WHAT THE EXERCISE ASKS
If a line of the records holds the word "espacios", copy it out.

[Extracted page text data]
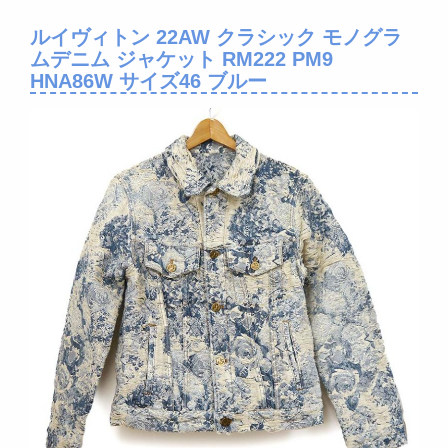
ルイヴィトン 22AW クラシック モノグラ
ムデニム ジャケット RM222 PM9
HNA86W サイズ46 ブルー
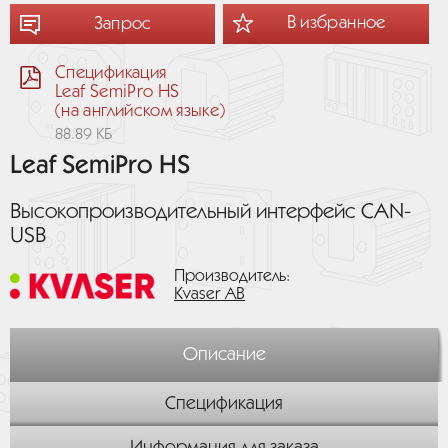
В избранное
Запрос
Спецификация
Leaf SemiPro HS
(на английском языке)
88.89 КБ
Leaf SemiPro HS
Высокопроизводительный интерфейс CAN-
USB
Производитель:
Kvaser AB
Описание
Спецификация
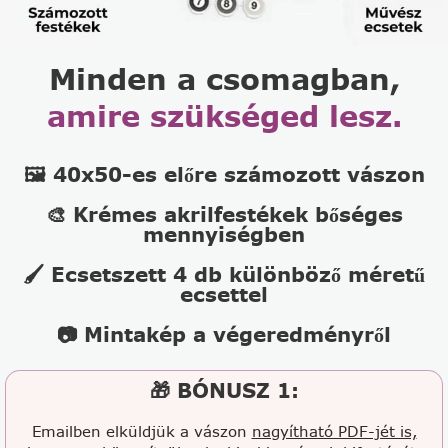
Minden a csomagban,
amire szükséged lesz.
🖼️ 40x50-es előre számozott vászon
🎨 Krémes akrilfestékek bőséges
mennyiségben
🖌️ Ecsetszett 4 db különböző méretű
ecsettel
📷 Mintakép a végeredményről
🎁 BÓNUSZ 1:
Emailben elküldjük a vászon
nagyítható PDF-jét is,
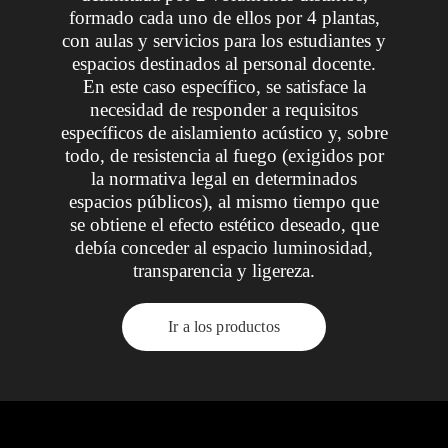
formado cada uno de ellos por 4 plantas,
con aulas y servicios para los estudiantes y
espacios destinados al personal docente.
En este caso específico, se satisface la
necesidad de responder a requisitos
específicos de aislamiento acústico y, sobre
todo, de resistencia al fuego (exigidos por
la normativa legal en determinados
espacios públicos), al mismo tiempo que
se obtiene el efecto estético deseado, que
debía conceder al espacio luminosidad,
transparencia y ligereza.
Ir a los productos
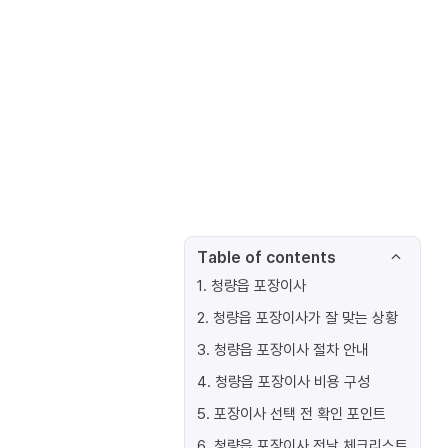
Table of contents
1
.
청량읍 포장이사
2
.
청량읍 포장이사가 잘 맞는 상황
3
.
청량읍 포장이사 절차 안내
4
.
청량읍 포장이사 비용 구성
5
.
포장이사 선택 전 확인 포인트
6
.
청량읍 포장이사 전날 체크리스트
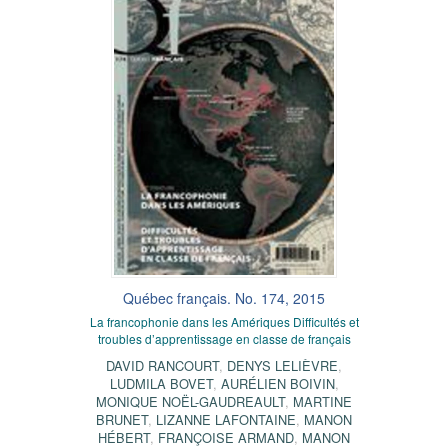
Québec français. No. 174, 2015
La francophonie dans les Amériques Difficultés et
troubles d’apprentissage en classe de français
DAVID RANCOURT
,
DENYS LELIÈVRE
,
LUDMILA BOVET
,
AURÉLIEN BOIVIN
,
MONIQUE NOËL-GAUDREAULT
,
MARTINE
BRUNET
,
LIZANNE LAFONTAINE
,
MANON
HÉBERT
,
FRANÇOISE ARMAND
,
MANON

WORKED SOLUTION
espacios destinados al personal docente.
espacios públicos), al mismo tiempo que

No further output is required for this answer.